Start of Source data

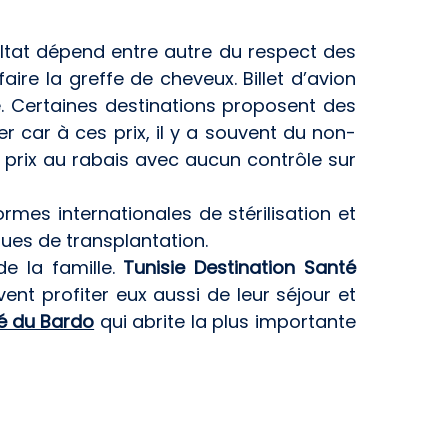
ultat dépend entre autre du respect des
ire la greffe de cheveux. Billet d’avion
 Certaines destinations proposent des
r car à ces prix, il y a souvent du non-
s prix au rabais avec aucun contrôle sur
rmes internationales de stérilisation et
ques de transplantation.
e la famille.
Tunisie Destination Santé
t profiter eux aussi de leur séjour et
 du Bardo
qui abrite la plus importante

End of Source data

Task item
Output all of the entries verbatim, leaving out any images.

Solution for this problem
ultat dépend entre autre du respect des
ire la greffe de cheveux. Billet d’avion
 Certaines destinations proposent des
r car à ces prix, il y a souvent du non-
s prix au rabais avec aucun contrôle sur
rmes internationales de stérilisation et
ques de transplantation.
e la famille.
Tunisie Destination Santé
t profiter eux aussi de leur séjour et
 du Bardo
qui abrite la plus importante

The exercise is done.